The center will be our most important facilities investment in a generation. We’ll need support from Tallahassee and possibly Washington. You can help by supporting our legislative budget request. I hope it will be top of mind for those of you who participate in Florida Farm Bureau Day and the Taste of Florida Agriculture Reception at the Capitol on March 8.
A center will add momentum to a movement. It will be a declaration that Florida’s farmers and agricultural scientists are in the vanguard of feeding the world in a more sustainable way. It will be the epicenter of accelerated evolution of agriculture from human-labor-intensive to technology-driven.

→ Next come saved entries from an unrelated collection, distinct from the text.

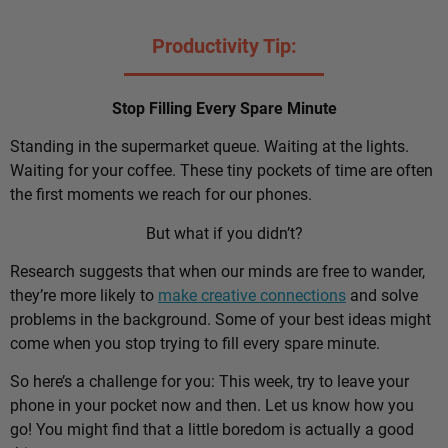
Productivity Tip:
Stop Filling Every Spare Minute
Standing in the supermarket queue. Waiting at the lights.
Waiting for your coffee. These tiny pockets of time are often
the first moments we reach for our phones.
But what if you didn’t?
Research suggests that when our minds are free to wander,
they’re more likely to
make creative connections
and solve
problems in the background. Some of your best ideas might
come when you stop trying to fill every spare minute.
So here’s a challenge for you: This week, try to leave your
phone in your pocket now and then. Let us know how you
go! You might find that a little boredom is actually a good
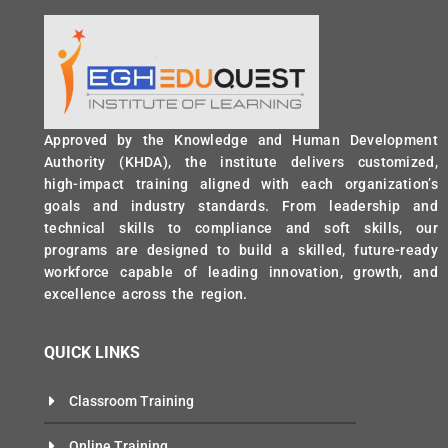
Approved by the Knowledge and Human Development
Authority (KHDA), the institute delivers customized,
high-impact training aligned with each organization’s
goals and industry standards. From leadership and
technical skills to compliance and soft skills, our
programs are designed to build a skilled, future-ready
workforce capable of leading innovation, growth, and
excellence across the region.
QUICK LINKS
Classroom Training
Online Training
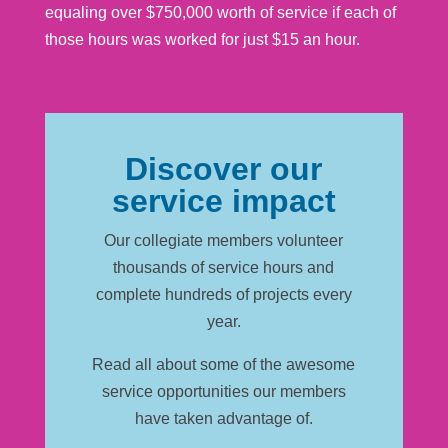
equaling over $750,000 worth of service if each of
those hours was worked for just $15 an hour.
Discover our
service impact
Our collegiate members volunteer
thousands of service hours and
complete hundreds of projects every
year.
Read all about some of the awesome
service opportunities our members
have taken advantage of.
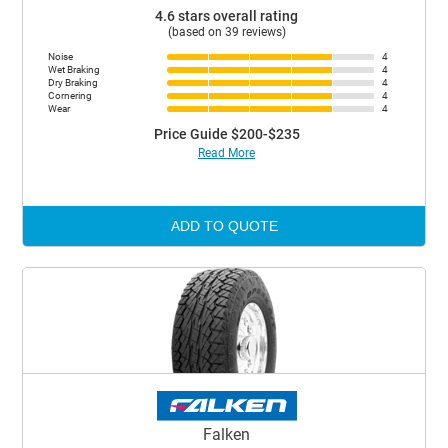
4.6 stars overall rating
(based on 39 reviews)
Noise
4
Wet Braking
4
Dry Braking
4
Cornering
4
Wear
4
Price Guide $200-$235
Read More
ADD TO QUOTE
Falken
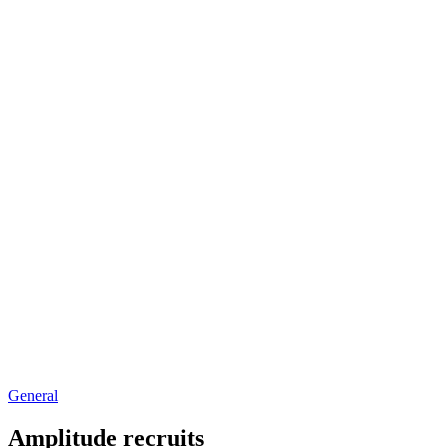
General
Amplitude recruits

We need to do this now. Global spending on smart technologies such as AI and machine learning directed toward agriculture is projected to triple in the next three years. There is enormous interest in scientific advancements giving us the opportunity to employ the land-grant university-industry-government partnership model to make major global impacts.
Help us imagine a future for agriculture that the center will help create, one where technology again keeps Florida globally competitive, producing our own food, employing Floridians, contributing to the local economy, and making Florida the leader in feeding the world.
There have been few moments in the history of UF/IFAS when the way to create the future is so visible and reachable. We have the experts to do it. The center will help unleash their talent and imagination.
J. Scott Angle is the University of Florida’s Senior Vice President for Agriculture and Natural Resources and leader of the UF Institute of Food and Agricultural Sciences (UF/IFAS).